**DATASET EXCERPTS:**
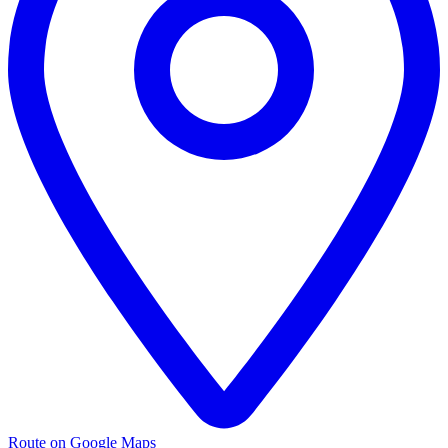
Route on Google Maps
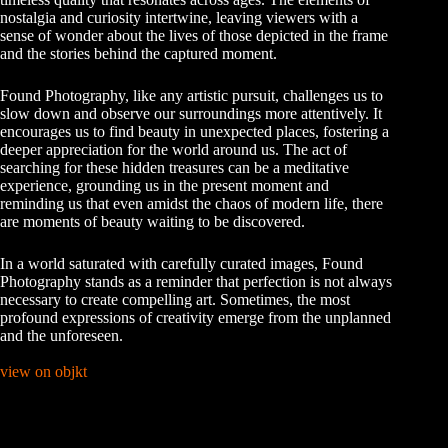
nostalgia and curiosity intertwine, leaving viewers with a
sense of wonder about the lives of those depicted in the frame
and the stories behind the captured moment.
Found Photography, like any artistic pursuit, challenges us to
slow down and observe our surroundings more attentively. It
encourages us to find beauty in unexpected places, fostering a
deeper appreciation for the world around us. The act of
searching for these hidden treasures can be a meditative
experience, grounding us in the present moment and
reminding us that even amidst the chaos of modern life, there
are moments of beauty waiting to be discovered.
In a world saturated with carefully curated images, Found
Photography stands as a reminder that perfection is not always
necessary to create compelling art. Sometimes, the most
profound expressions of creativity emerge from the unplanned
and the unforeseen.
view on objkt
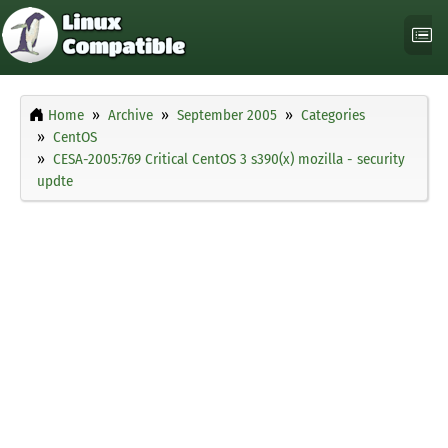
Home
Archive
September 2005
Categories
CentOS
CESA-2005:769 Critical CentOS 3 s390(x) mozilla - security
updte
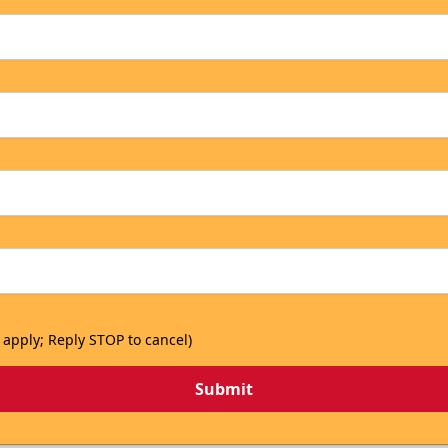
 apply; Reply STOP to cancel)
Submit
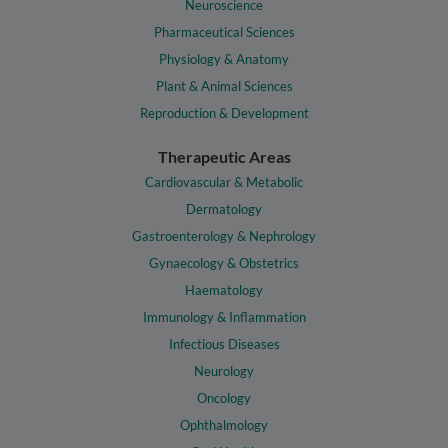
Neuroscience
Pharmaceutical Sciences
Physiology & Anatomy
Plant & Animal Sciences
Reproduction & Development
Therapeutic Areas
Cardiovascular & Metabolic
Dermatology
Gastroenterology & Nephrology
Gynaecology & Obstetrics
Haematology
Immunology & Inflammation
Infectious Diseases
Neurology
Oncology
Ophthalmology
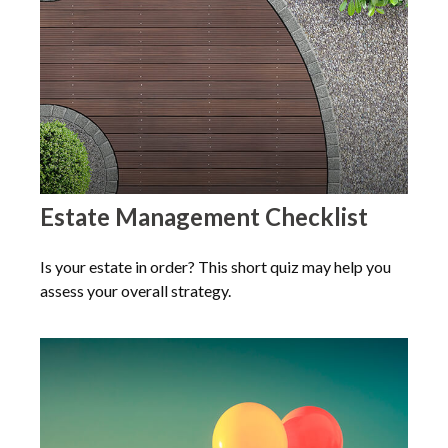
Estate Management Checklist
Is your estate in order? This short quiz may help you
assess your overall strategy.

**WORK TASK:**
Check each line of the records for the word "Photography" and extract those that contain it.

**ANSWER TO THIS EXERCISE:**
Found Photography, like any artistic pursuit, challenges us to
Photography stands as a reminder that perfection is not always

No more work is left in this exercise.